Rwanda’s Minerals Trade – Conflict Free or Not?

Earlier this week, Evode Imena, Rwanda’s Minister of State in Charge of Mining appeared before the House Financial Services Monetary Policy and Trade Subcommittee to provide testimony on the effectiveness of the US conflict minerals requirements under Dodd-Frank Section 1502.  The video of the hearing can be viewed here.
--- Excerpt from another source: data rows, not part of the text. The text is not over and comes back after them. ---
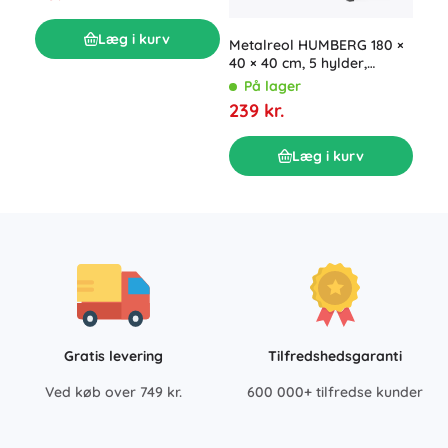
179
Læg i kurv
Metalreol HUMBERG 180 ×
40 × 40 cm, 5 hylder,
bæreevne 500 kg
På lager
239 kr.
Læg i kurv
Gratis levering
Tilfredshedsgaranti
Ved køb over 749 kr.
600 000+ tilfredse kunder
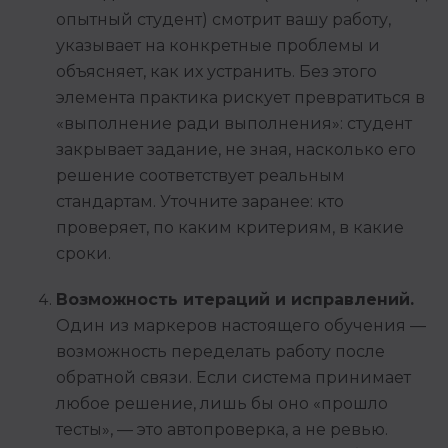
опытный студент) смотрит вашу работу,
указывает на конкретные проблемы и
объясняет, как их устранить. Без этого
элемента практика рискует превратиться в
«выполнение ради выполнения»: студент
закрывает задание, не зная, насколько его
решение соответствует реальным
стандартам. Уточните заранее: кто
проверяет, по каким критериям, в какие
сроки.
Возможность итераций и исправлений.
Один из маркеров настоящего обучения —
возможность переделать работу после
обратной связи. Если система принимает
любое решение, лишь бы оно «прошло
тесты», — это автопроверка, а не ревью.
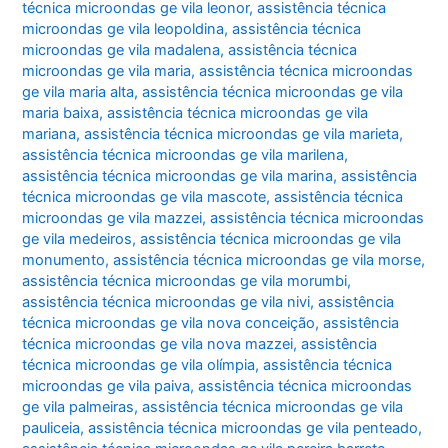
técnica microondas ge vila leonor
,
assistência técnica
microondas ge vila leopoldina
,
assistência técnica
microondas ge vila madalena
,
assistência técnica
microondas ge vila maria
,
assistência técnica microondas
ge vila maria alta
,
assistência técnica microondas ge vila
maria baixa
,
assistência técnica microondas ge vila
mariana
,
assistência técnica microondas ge vila marieta
,
assistência técnica microondas ge vila marilena
,
assistência técnica microondas ge vila marina
,
assistência
técnica microondas ge vila mascote
,
assistência técnica
microondas ge vila mazzei
,
assistência técnica microondas
ge vila medeiros
,
assistência técnica microondas ge vila
monumento
,
assistência técnica microondas ge vila morse
,
assistência técnica microondas ge vila morumbi
,
assistência técnica microondas ge vila nivi
,
assistência
técnica microondas ge vila nova conceição
,
assistência
técnica microondas ge vila nova mazzei
,
assistência
técnica microondas ge vila olímpia
,
assistência técnica
microondas ge vila paiva
,
assistência técnica microondas
ge vila palmeiras
,
assistência técnica microondas ge vila
pauliceia
,
assistência técnica microondas ge vila penteado
,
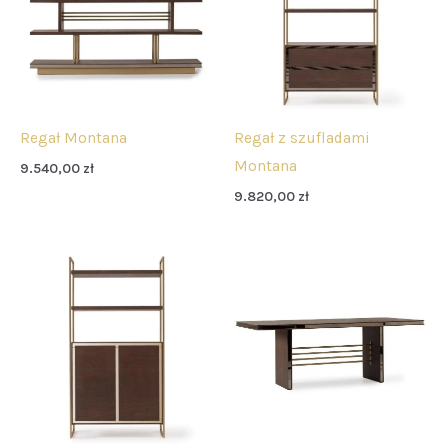
Regał Montana
Regał z szufladami
Montana
9.540,00
zł
9.820,00
zł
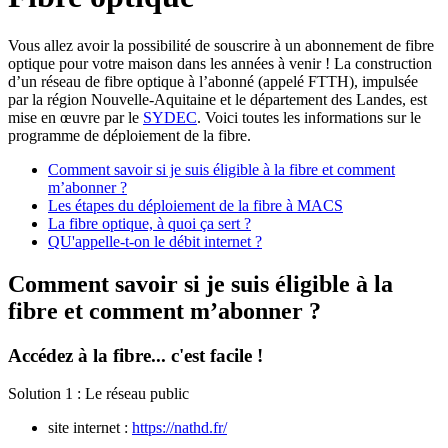
Vous allez avoir la possibilité de souscrire à un abonnement de fibre
optique pour votre maison dans les années à venir ! La construction
d’un réseau de fibre optique à l’abonné (appelé FTTH), impulsée
par la région Nouvelle-Aquitaine et le département des Landes, est
mise en œuvre par le
SYDEC
. Voici toutes les informations sur le
programme de déploiement de la fibre.
Comment savoir si je suis éligible à la fibre et comment
m’abonner ?
Les étapes du déploiement de la fibre à MACS
La fibre optique, à quoi ça sert ?
QU'appelle-t-on le débit internet ?
Comment savoir si je suis éligible à la
fibre et comment m’abonner ?
Accédez à la fibre... c'est facile !
Solution 1 : Le réseau public
site internet :
https://nathd.fr/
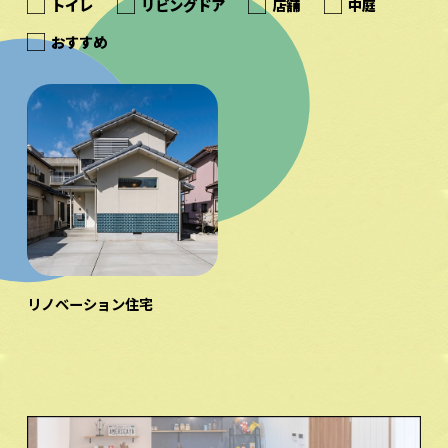
トイレ
リビングドア
店舗
中庭
おすすめ
リノベーション住宅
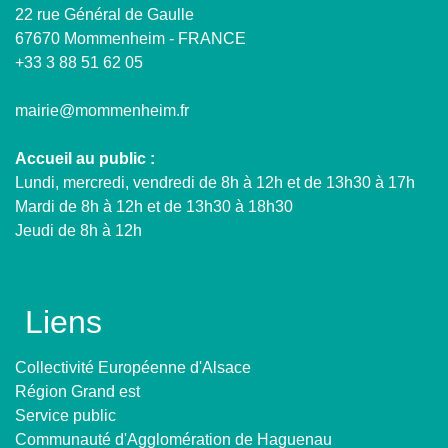
22 rue Général de Gaulle
67670 Mommenheim - FRANCE
+33 3 88 51 62 05
mairie@mommenheim.fr
Accueil au public :
Lundi, mercredi, vendredi de 8h à 12h et de 13h30 à 17h
Mardi de 8h à 12h et de 13h30 à 18h30
Jeudi de 8h à 12h
Liens
Collectivité Européenne d'Alsace
Région Grand est
Service public
Communauté d'Agglomération de Haguenau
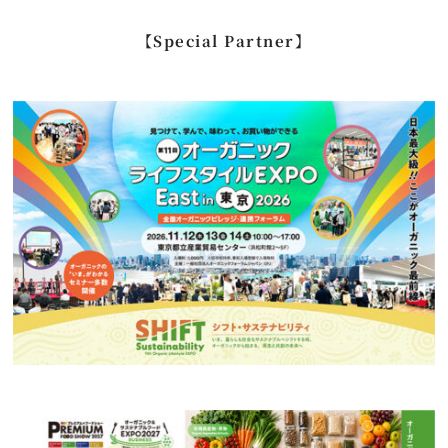
…
【Special Partner】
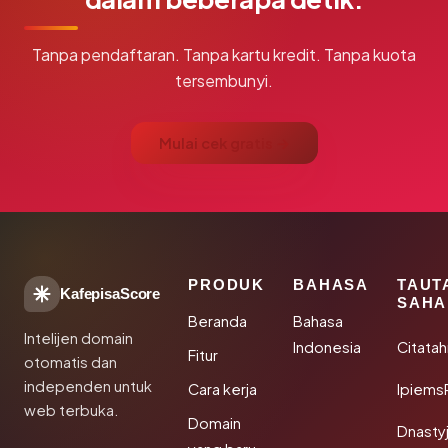
Tanpa pendaftaran. Tanpa kartu kredit. Tanpa kuota
tersembunyi.
Mulai cek gratis →
PRODUK
BAHASA
TAUT
KafepisaScore
SAHA
Beranda
Bahasa
Intelijen domain
Indonesia
Citata
Fitur
otomatis dan
independen untuk
Cara kerja
Ipiems
web terbuka.
Domain
Dnasty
Through his comments, Minister Imena maintained that Rwanda’s situation relative to conflict minerals mining and transportation is completely different from that in neighboring Democratic Republic of Congo (DRC).  Imena testified that there is no conflict in Rwanda and therefore, Rwanda should be inherently classified as conflict-free under US requirements.  He also denied that Rwanda had any role in mineral/ore smuggling from the DRC.

These statements are at odds with findings presented in the United Nations Group of Experts (GoE) Mid-term Report on the Democratic Republic of Congo issued October 16, 2015.  Paragraphs 56 – 67 of the Report set forth evidence found by GoE of gold smuggling from the DRC into Rwanda and black market sales of iTSCi tags and supporting documentation.